Inventories have never been as much of a factor in GDP growth during expansions over the last 35 years as they have been in the current cycle, but that influence is waning.
Inventories boosted GDP growth by 0.8 percentage points in the most recent quarter, according to a special report by Wells Fargo. “The combination of the most-tepid growth backdrop in the post-WWII era, the unique changes in the energy sector (both technological and price swings) as well as a continued evolution in inventory management have all played a role in elevating the importance of inventories in this cycle,” wrote report authors Tim Quinlan, senior economist, Sara House, economist, and Shannon Seery, economic analyst. But now in its late stage, the expansion will likely be driven by other factors returning to more normal, long-term rates.
Dating back to the 1980s, the contribution of inventories as a share of the overall growth rate—especially in a slow GDP growth environment—is equivalent to 45% of GDP growth; much higher than the 27% to 34% seen in prior expansions, the Wells analysts said.
Looking toward the end of 2018, Wells expects modest inventory building with quarterly jumps from $40 billion to $50 billion. “Our base-case scenario is informed by our prior study of late-cycle inventory dynamics which suggests a slowing in the pace of inventory investment.”
During this cycle, inventory swings in the energy sector have been an important driver. Crude inventories boosted by shale supplies began growing in 2014. By the first quarter of 2015, inventories from energy—as reflected in government data for the mining, utilities and the construction sectors—boosted topline GDP by 1.5 percentage points. Energy sector inventories began to slow and then decline over the past three quarters, while inventories of manufactured and wholesale petroleum products after adjusting for inflation were 7% higher, year-over-year, in the third quarter, compared to the 25% annual gain seen in the final quarter of 2016.
Meanwhile, nonfarm business inventories also jumped to the largest annual gain on record in 2015, driven in part by slowing sales, the Wells analysts said. That inventory-to-sales ratio began to decrease in mid-2016, however, and has since dropped to its lowest level in nearly two years as businesses cut back on inventory investment.

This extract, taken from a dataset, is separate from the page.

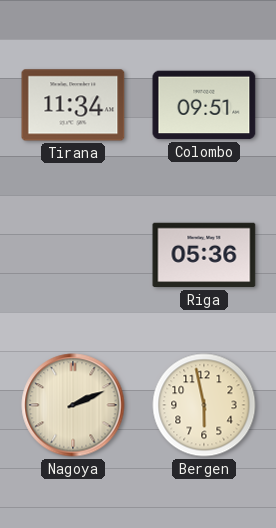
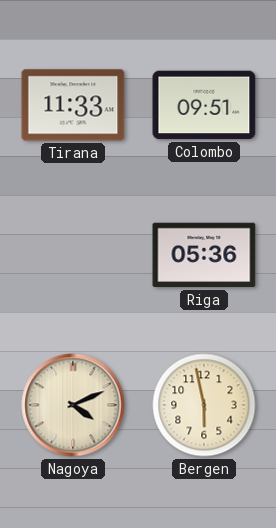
Tirana: 11:34 -> 11:33
Nagoya: 2:11 -> 4:11
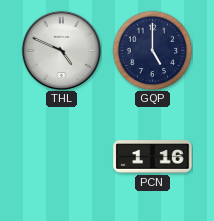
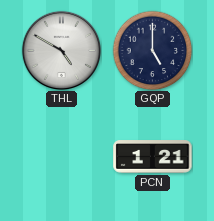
THL: 4:49 -> 4:50
PCN: 1:16 -> 1:21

Still, elevated inventory levels in some industries, such as metals, machinery, chemicals and energy products, suggest a reduction in the pace of inventory building in the near term.
Retail inventories relative to sales have been at more healthy levels in recent years, hitting a 20-year low in the third quarter, Wells said.
But in the coming year, stronger growth is expected to bring businesses to add to inventories. “The pace is not expected to be as jaw-dropping as earlier in the expansion when businesses got out over their skis then subsequently had to dial back their inventory building. The relative importance of inventories as a growth driver should recede as broader growth picks up, the volatility in the energy sector fades a bit and as businesses appear to be taking a more deliberate approach to stockpiling.”